Макаров побледнел в одно мгновение. Казалось, высохшая кожа пергаментом облепила кости лица, хрустнула и осыпалась. Нет — просто болезненная гримаса, промелькнувшая на лице подполковника, молниеносно исчезла. Но и закрепить на скулах прежнюю доброжелательную полуулыбку Алексею Осиповичу никак не удавалось. То, что он выдернул свою ладонь из слабых пальцев мальчика, подполковник по-видимому не заметил. Прот, тоже словно не замечая, продолжал бормотать:
— И на матушку вашу покойную вы не грешите. Она ведь не знала, что у вас с девочкой… истинно сердечно было…

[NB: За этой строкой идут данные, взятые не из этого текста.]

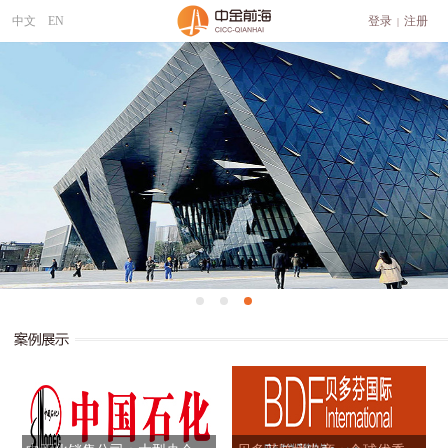
中文
EN
登录
注册
|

— Прот! — Катя с шипением слетела с диванчика.
Полковник отступал от мальчика. На лице Макарова застыло отстраненное выражение. Похоже, господин контрразведчик собирался грохнуться в обморок.

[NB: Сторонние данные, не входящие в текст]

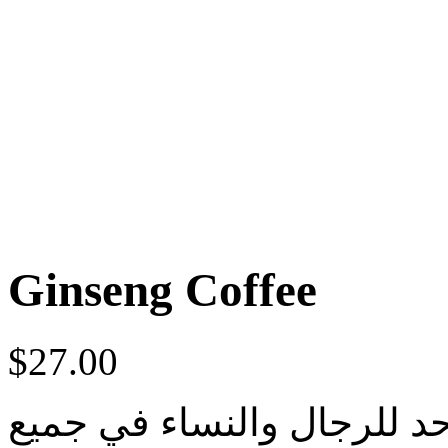
Ginseng Coffee
$
27.00
د للرجال والنساء في جميع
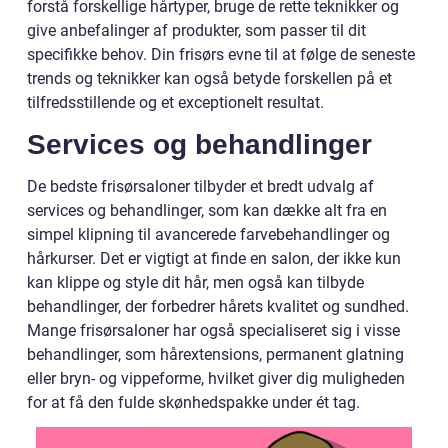
forstå forskellige hårtyper, bruge de rette teknikker og
give anbefalinger af produkter, som passer til dit
specifikke behov. Din frisørs evne til at følge de seneste
trends og teknikker kan også betyde forskellen på et
tilfredsstillende og et exceptionelt resultat.
Services og behandlinger
De bedste frisørsaloner tilbyder et bredt udvalg af
services og behandlinger, som kan dække alt fra en
simpel klipning til avancerede farvebehandlinger og
hårkurser. Det er vigtigt at finde en salon, der ikke kun
kan klippe og style dit hår, men også kan tilbyde
behandlinger, der forbedrer hårets kvalitet og sundhed.
Mange frisørsaloner har også specialiseret sig i visse
behandlinger, som hårextensions, permanent glatning
eller bryn- og vippeforme, hvilket giver dig muligheden
for at få den fulde skønhedspakke under ét tag.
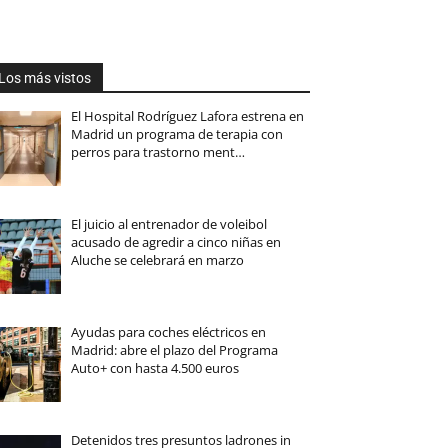
Los más vistos
El Hospital Rodríguez Lafora estrena en
Madrid un programa de terapia con
perros para trastorno ment…
El juicio al entrenador de voleibol
acusado de agredir a cinco niñas en
Aluche se celebrará en marzo
Ayudas para coches eléctricos en
Madrid: abre el plazo del Programa
Auto+ con hasta 4.500 euros
Detenidos tres presuntos ladrones in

Прот заморгал. Катя проскочила мимо него, собираясь ухватить подполковника за рукав. Но Макаров плюхнулся в кресло сам. Неловко потянул зацепившуюся кобуру револьвера. Когда в залу заглянули обеспокоенные часовые, все выглядело в рамках приличий.
Подполковник сглотнул остатки пива. Ужас в его глазах постепенно сменялся смущением.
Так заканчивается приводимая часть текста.